Aus einer Sammlung von:
- Aktuelle, sowie vergessene musikalische Perlen aus der Welt des Rock und Heavy Metal
- Lohnenswerte Filme
- Gedanken aus aktuellem Anlass

Montag, 21. September 2015

Die perfekte Fusion von Pop und Metal


DEF LEPPARD

Hysteria

(Rock, Hardrock, Glam Metal)


Es gibt Alben, die man als Fan und Sympathisant von Rockmusik - oder generell von guter Musik - mindestens einmal im Leben gehört haben sollte. "Hysteria" von Def Leppard aus dem Jahre 1987 reiht sich da mühelos mit ein. Als Nachfolger von "Pyromania", welches der Band den kommerziellen Durchbruch verschaffte, waren die Erwartungen entsprechend hoch. Und man musste sich ganze vier Jahre gedulden, während die Band selbst mit unangenehmen Schicksalsschlägen fertig werden musste: Wunschproduzent Mutt Lange war restlos ausgebucht und konnte erst Ende 1984 wieder engagiert werden. Doch dann verlor Drummer Rick Allen bei einem Autounfall den linken Arm, was die geplanten Aufnahmen vertagen liess. Allen wurde mit Hilfe der NASA ein spezielles Schlagzeug angefertigt, mit welchem er mit den Füssen die wichtigsten Funktionen bedienen konnte. Allerdings erkrankte Sänger Joe Elliott an Mumps, was die Aufnahmen bis weit ins Jahr 1986 verzögerte.
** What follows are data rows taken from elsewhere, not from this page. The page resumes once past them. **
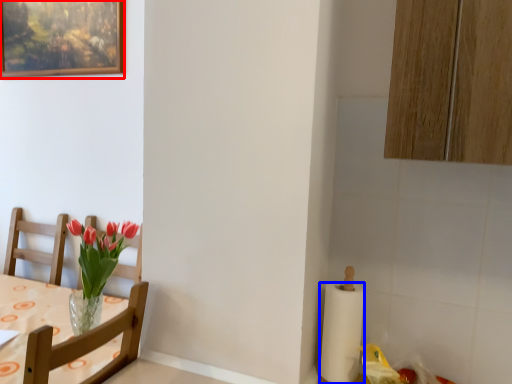 Question: Which object appears farthest to the camera in this image, picture frame (highlighted by a red box) or paper towel (highlighted by a blue box)?

Choices:
 (A) picture frame
 (B) paper towel

Answer: (A) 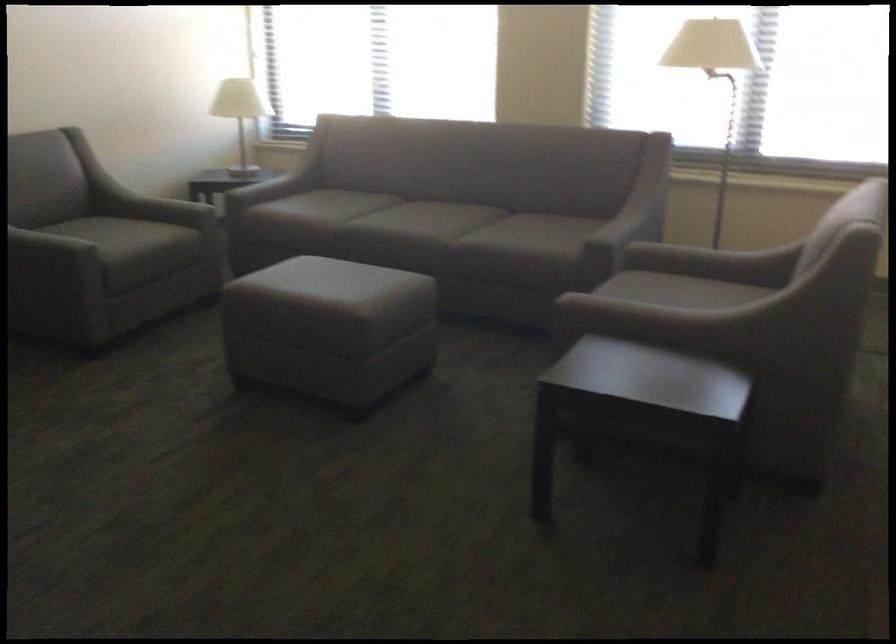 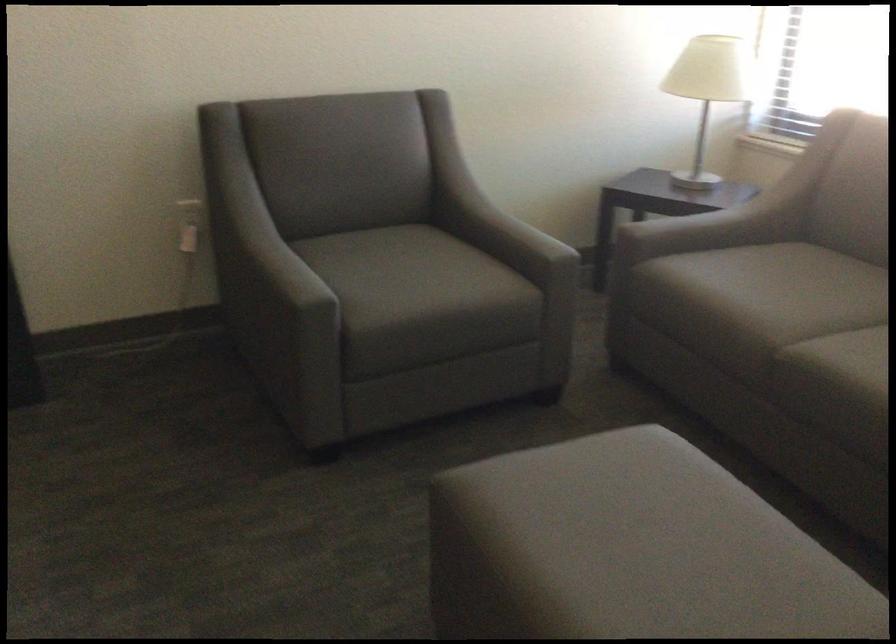 Where in the second image is the point corresponding to [326,278] from the first image?

(633, 542) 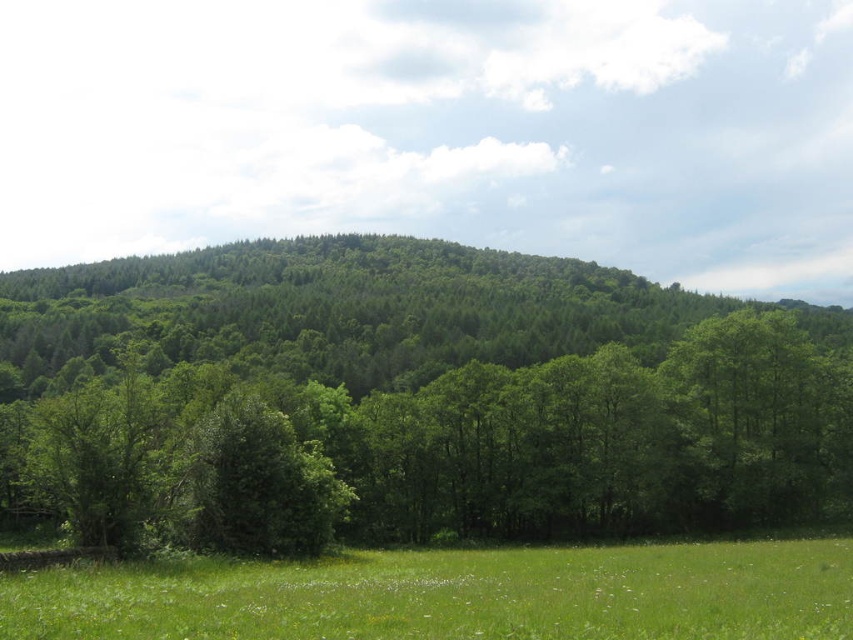 Question: Which point appears farthest from the camera in this image?

Choices:
 (A) (799, 636)
 (B) (318, 312)

Answer: (B)

Question: Is green leafy tree at center below green grassy field at lower center?

Choices:
 (A) no
 (B) yes

Answer: (A)

Question: Does green leafy tree at center lie behind green grassy field at lower center?

Choices:
 (A) no
 (B) yes

Answer: (B)

Question: Which point appears closest to the camera in this image?

Choices:
 (A) (334, 273)
 (B) (569, 616)

Answer: (B)

Question: Is green leafy tree at center closer to camera compared to green grassy field at lower center?

Choices:
 (A) no
 (B) yes

Answer: (A)

Question: Which point is closer to the camera taking this photo?

Choices:
 (A) (248, 339)
 (B) (792, 611)

Answer: (B)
Vier Jahre können für eine Band eine lange Zeit sein, wenn man gerade erst noch als heisser Newcomer gefeiert wurde und plötzlich von der Bildfläche verschwindet. Und "Hysteria" tat sich anfänglich auch recht schwer, in einem völlig übersättigten Markt von grossartigen Rock- und Metal-Alben zu landen, sich durchzusetzen und aufzufallen. Doch die anfängliche Blockade wurde durch einen schier unvergleichlichen Siegeszug abgelöst, der sich durch die Single-Auskopplung von ganzen sieben Titeln zu einem totalen Verkaufsrenner steigerte.


Produktionstechnisch lieferte "Hysteria" für damalige Verhältnisse und Möglichkeiten die "Crème de la Crème". Auch wenn von Einigen als überproduziert verdonnert, so lässt sich die Klasse am Songwriting und vor allem an der Hitdichte nicht wegdiskutieren. Die damals noch jungen Briten, welche zusammen mit Saxon und Iron Maiden die New Wave of British Heavy Metal lancierten, spielen buchstäblich ihr ganzes Potential aus und bezaubern die Musikwelt mit tollen Refrains, die einem nicht mehr aus den Ohren gehen, und traumhaften Melodien und Klangfarben, welche einem selbst aus dem härtesten Alltag herausholen: Songs wie 'Animal', 'Hysteria', 'Armageddon it' oder 'Love and Affection' sind Rock-Evergreens, die man selbst nach Jahrzehnten immer noch leidenschaftlich mitsingt. Und auch wenn man mit Songs wie 'Rocket', 'Pour some Sugar on me' oder der Ballade 'Love Bites' streckenweise arg in den Pop-Kitsch abdriftet, darf man sich dafür umso mehr an den rockigeren und kantigeren Stücken wie 'Gods of War', 'Don't Shoot Shotgun' und 'Run Riot' freuen.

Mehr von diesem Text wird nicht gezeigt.